• **Exercise**:
Given the records below, pull every line with the word "Abertas" into the answer.

[Document layout analysis data]
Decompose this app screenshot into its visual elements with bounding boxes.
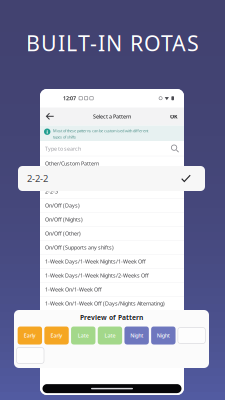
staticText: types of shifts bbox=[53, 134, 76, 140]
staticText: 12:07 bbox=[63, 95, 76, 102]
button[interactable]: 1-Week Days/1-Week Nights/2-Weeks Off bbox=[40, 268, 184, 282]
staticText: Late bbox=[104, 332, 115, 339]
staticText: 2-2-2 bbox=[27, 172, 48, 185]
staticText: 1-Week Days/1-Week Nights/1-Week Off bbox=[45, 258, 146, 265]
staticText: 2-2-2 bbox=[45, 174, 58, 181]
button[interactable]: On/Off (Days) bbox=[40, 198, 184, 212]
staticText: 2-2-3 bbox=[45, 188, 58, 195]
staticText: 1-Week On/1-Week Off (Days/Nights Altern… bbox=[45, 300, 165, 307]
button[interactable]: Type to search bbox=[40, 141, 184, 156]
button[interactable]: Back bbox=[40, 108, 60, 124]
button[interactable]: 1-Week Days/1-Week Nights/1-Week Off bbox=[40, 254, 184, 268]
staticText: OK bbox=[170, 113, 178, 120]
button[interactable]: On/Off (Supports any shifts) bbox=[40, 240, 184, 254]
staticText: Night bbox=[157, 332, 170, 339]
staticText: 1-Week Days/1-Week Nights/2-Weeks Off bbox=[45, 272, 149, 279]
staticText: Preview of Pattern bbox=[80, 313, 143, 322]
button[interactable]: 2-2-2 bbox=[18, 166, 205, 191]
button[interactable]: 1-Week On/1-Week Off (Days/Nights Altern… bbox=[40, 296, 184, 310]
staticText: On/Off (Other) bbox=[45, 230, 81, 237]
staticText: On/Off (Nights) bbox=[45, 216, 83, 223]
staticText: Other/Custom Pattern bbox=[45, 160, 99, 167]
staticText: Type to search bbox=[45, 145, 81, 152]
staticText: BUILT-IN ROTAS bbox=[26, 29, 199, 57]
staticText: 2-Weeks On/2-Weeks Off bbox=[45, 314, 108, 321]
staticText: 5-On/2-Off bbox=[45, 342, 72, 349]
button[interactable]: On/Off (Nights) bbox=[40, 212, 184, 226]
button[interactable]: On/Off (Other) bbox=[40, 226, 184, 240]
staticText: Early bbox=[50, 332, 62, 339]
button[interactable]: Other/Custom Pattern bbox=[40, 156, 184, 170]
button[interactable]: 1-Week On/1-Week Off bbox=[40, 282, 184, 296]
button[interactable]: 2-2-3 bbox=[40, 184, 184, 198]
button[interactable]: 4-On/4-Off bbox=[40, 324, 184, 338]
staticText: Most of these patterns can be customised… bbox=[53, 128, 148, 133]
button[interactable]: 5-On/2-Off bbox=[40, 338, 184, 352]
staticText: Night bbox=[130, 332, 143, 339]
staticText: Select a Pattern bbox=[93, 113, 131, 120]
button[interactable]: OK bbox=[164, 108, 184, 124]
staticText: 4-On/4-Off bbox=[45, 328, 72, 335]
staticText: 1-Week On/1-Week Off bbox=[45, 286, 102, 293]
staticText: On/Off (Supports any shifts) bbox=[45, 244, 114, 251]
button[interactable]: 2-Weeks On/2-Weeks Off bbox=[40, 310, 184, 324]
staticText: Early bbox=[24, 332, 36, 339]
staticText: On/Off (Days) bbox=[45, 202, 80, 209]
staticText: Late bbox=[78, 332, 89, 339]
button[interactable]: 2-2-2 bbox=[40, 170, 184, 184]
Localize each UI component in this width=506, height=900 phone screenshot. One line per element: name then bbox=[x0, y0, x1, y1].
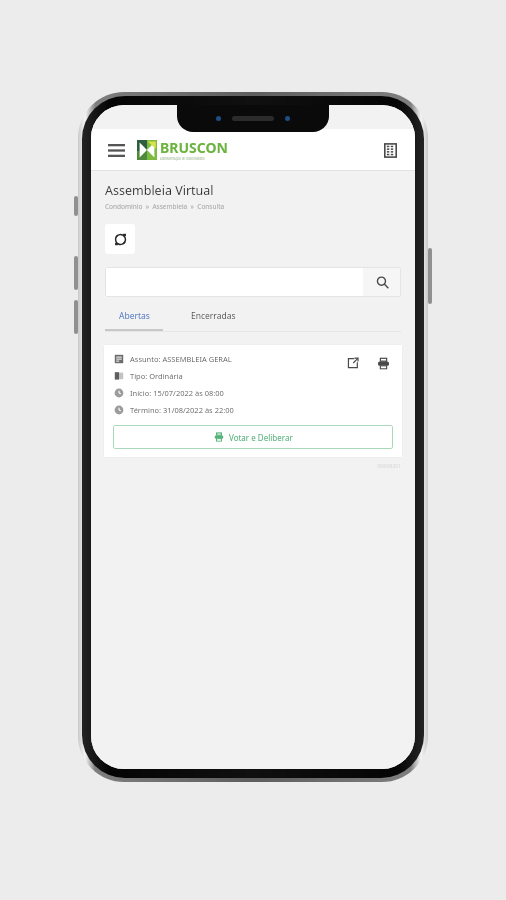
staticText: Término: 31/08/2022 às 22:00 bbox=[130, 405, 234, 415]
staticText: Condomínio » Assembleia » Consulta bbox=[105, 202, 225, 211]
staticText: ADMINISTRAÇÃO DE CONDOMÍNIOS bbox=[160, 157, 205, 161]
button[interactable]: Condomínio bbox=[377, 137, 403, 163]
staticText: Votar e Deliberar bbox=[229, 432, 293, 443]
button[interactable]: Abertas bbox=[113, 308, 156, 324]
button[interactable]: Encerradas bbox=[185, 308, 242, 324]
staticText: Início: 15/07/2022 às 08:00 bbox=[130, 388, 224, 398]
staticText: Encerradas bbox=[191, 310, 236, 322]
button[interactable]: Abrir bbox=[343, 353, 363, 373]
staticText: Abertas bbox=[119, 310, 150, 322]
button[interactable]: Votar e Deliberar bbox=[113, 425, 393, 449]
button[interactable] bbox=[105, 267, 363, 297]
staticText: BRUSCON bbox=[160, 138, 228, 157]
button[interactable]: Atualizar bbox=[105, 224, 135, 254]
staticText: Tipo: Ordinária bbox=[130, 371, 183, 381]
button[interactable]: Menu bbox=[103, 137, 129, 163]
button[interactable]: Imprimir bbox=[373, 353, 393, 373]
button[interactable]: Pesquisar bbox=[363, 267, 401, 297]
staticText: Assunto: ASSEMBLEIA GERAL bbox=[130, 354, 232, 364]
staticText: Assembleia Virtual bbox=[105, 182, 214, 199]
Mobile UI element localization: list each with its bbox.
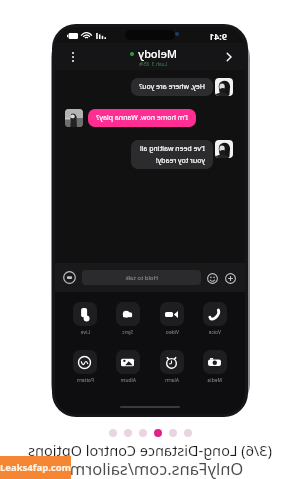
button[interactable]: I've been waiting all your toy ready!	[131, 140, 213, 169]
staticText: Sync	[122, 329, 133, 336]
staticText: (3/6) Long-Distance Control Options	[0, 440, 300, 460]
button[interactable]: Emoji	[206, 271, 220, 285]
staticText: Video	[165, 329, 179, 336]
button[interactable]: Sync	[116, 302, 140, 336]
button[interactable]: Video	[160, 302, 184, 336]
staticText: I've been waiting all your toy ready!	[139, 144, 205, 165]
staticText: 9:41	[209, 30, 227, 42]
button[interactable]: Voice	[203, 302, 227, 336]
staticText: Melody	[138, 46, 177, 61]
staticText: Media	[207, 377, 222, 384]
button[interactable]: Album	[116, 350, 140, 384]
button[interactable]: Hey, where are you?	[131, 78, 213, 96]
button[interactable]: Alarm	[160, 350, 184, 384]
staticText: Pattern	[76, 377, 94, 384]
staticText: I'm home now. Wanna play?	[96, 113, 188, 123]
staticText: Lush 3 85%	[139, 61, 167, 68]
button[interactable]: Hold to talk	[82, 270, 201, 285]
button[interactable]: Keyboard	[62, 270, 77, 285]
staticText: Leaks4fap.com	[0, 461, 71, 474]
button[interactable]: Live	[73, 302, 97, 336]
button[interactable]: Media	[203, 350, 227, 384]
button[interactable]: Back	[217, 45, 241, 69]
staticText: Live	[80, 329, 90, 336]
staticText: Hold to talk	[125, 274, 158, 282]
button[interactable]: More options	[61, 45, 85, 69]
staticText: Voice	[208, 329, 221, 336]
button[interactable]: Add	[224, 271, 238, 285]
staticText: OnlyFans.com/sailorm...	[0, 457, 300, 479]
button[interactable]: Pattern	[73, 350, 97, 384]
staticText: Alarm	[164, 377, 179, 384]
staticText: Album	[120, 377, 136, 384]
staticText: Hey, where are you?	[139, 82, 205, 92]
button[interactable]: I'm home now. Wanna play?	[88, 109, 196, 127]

• **Solution**:
button[interactable]: Abertas bbox=[113, 308, 156, 324]
staticText: Abertas bbox=[119, 310, 150, 322]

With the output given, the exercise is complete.